Clang 14.0.6 WSL -fsanitize=thread -O2 -DNDEBUG (CMake RelWithDebInfo default)

complexityN ns/op op/s err% total Vector of uint64_t
1,000 27,600.31 36,231.48 0.1% 1.21 std::vector.push_back
100,000 2,756,755.84 362.75 0.1% 1.21 std::vector.push_back
10,000,000 275,798,601.00 3.63 0.1% 3.18 std::vector.push_back
1,000 35,054.95 28,526.64 0.0% 1.21 std::vector.push_back - noreserve
100,000 7,808,870.40 128.06 0.2% 1.18 std::vector.push_back - noreserve
10,000,000 888,449,152.00 1.13 1.1% 9.83 std::vector.push_back - noreserve
complexityN ns/op op/s err% total Vector of uint64_t*2
1,000 65,370.03 15,297.53 0.1% 1.16 std::vector.push_back
100,000 6,549,550.81 152.68 0.2% 1.14 std::vector.push_back
10,000,000 653,770,052.00 1.53 0.0% 7.47 std::vector.push_back
complexityN ns/op op/s err% total Vector of uint64_t*4
1,000 91,220.54 10,962.44 0.2% 1.19 std::vector.push_back
100,000 9,141,664.85 109.39 0.1% 1.23 std::vector.push_back
10,000,000 914,898,255.00 1.09 0.1% 10.89 std::vector.push_back
complexityN ns/op op/s err% total Vector of std::string
1,000 91,597.87 10,917.28 0.0% 1.19 std::vector.push_back
100,000 9,182,358.45 108.90 0.1% 1.23 std::vector.push_back
10,000,000 920,280,188.00 1.09 0.1% 10.69 std::vector.push_back

Summary

  • Release builds
    • vector<uint64_t> => +50% overhead
    • vector<uint64_t> - noreserve => ~10-25% overhead, depends on the growth strategy
    • vector<uint64_t*2> => 5% overhead
    • vector<uint64_t*4> => 3% overhead
    • vector<std::string of 1 char> => 5-7% overhead
    • clang Release -O3 (but not -O2 nor GCC -O3) seems to be the exception and shows a much bigger overhead (between +100% and +150%) for types other than std::string
      • It seems the guards defeat some kind of optimization here
      • Did not investigate why yet
  • Debug builds
    • In CMake Debug default configuration (MSVC /Od / clang without -Og)
      • Overhead is between 1% (std::string) and 30% (the rest)
      • The base overhead of the debug mode for std::vector is so bad anyway (especially for non-trivial types), that you might as well just go ahead and use the guards.
      • push_back_noguard was added to show the overhead of the implementation of the wrapper, which should not be here if you have your own vector implementation.
    • In debug optimized (clang -Og), results are globally the same as Release builds.

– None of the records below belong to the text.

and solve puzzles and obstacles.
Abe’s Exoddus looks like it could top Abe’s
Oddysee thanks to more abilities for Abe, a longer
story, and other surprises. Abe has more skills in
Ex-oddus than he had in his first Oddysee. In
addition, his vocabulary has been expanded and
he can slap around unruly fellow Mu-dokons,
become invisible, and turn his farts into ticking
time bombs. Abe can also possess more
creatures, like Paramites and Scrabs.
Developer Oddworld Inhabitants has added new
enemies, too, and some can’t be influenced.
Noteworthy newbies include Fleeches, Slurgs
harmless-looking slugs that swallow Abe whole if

This seems to be a totally acceptable overhead in most cases given the chances it has to detect issues.
Any object containing the equivalent of two pointers will most likely see only a small decrease in performance for push_back.

Compared to thread sanitizer, this is 5 to 30 times faster. Of course the detection level is way lower, but this is great as a smoketest since your code runs a lot during development.

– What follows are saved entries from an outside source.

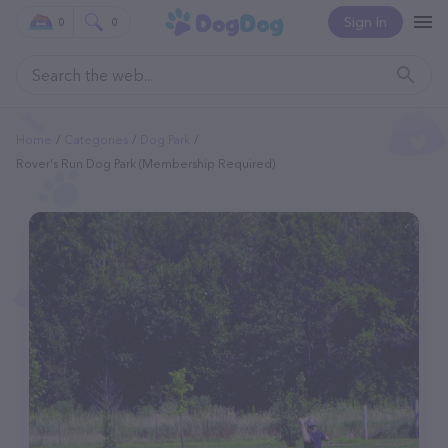
Sign In
0
0
Home
Categories
Dog Park
Rover's Run Dog Park (Membership Required)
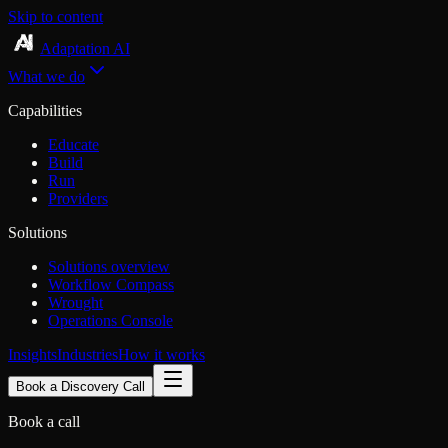
Skip to content
Adaptation AI
What we do
Capabilities
Educate
Build
Run
Providers
Solutions
Solutions overview
Workflow Compass
Wrought
Operations Console
Insights
Industries
How it works
Book a Discovery Call
Book a call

On games for which we tested the guards, less than 2% of regression in frame duration was observed. Which makes sense, since you do not (rather, should not) spend most of your time doing operations on containers.

However, I would still recommend disabling the guards in production.